No, edram does not have only post-rendering gfx functionality, but it is also embedded frame buffer for tile-based-rendering. R580 will not do that (I think). TBR is very BW efficient.

Dave`s article
They found a way to use this Z only pass to assist with tiling the screen to optimise the eDRAM utilisation. During the Z only rendering pass the max extents within the screen space of each object is calculated and saved in order to alleviate the necessity for calculation of the geometry multiple times. Each command is tagged with a header of which screen tile(s) it will affect. After the Z only rendering pass the Hierarchical Z Buffer is fully populated for the entire screen which results in the render order not being an issue. When rendering a particular tile the command fetching processor looks at the header that was applied in the Z only rendering pass to see whether its resultant data will fall into the tile it is currently processing and if so it will queue it, if not it will discard it until the next tile is ready to render. This process is repeated for each tile that requires rendering. Once the first tile has been fully rendered the tile can be resolved (FSAA down-sample) and that tile of the back-buffer data can be written to system RAM; the next tile can begin rendering whilst the first is still being resolved. In essence this process has similarities with tile based deferred rendering, except that it is not deferring for a frame and that the "tile" it is operating on is order of magnitudes larger than most other tilers have utilised before.
 
inefficient said:
Well of course they had a big hand, they put up all the money and the product was for them.

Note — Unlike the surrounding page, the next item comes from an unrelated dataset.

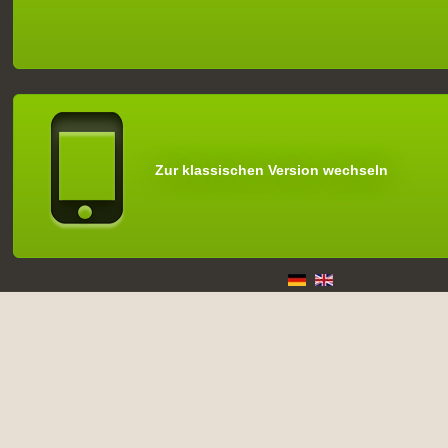
Zur klassischen Version wechseln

But as far as the actual engineering and architecting of microprocessors, MS has little to nothing to contribute. The best engineers in these fields do work for hardware companies not software companies.

Bzzzt. Wrong.

I'll see if I can find you a quote.

Edit - There you go:

Microsoft chip veterans Larry Yang, Jeff Andrews and Nick Baker -- former 3DO hardware engineers who joined Microsoft through the WebTV acquisition -- told IBM exactly what they needed the chip to do. In fact, that's why IBM's top engineer on the project is considered the "chief engineer," while Micrsooft's Jeff Andrews is considered the chief architect.

"At engineering meetings, it was impossible to tell who were the Microsoft engineers and who were the IBM engineers," Comfort.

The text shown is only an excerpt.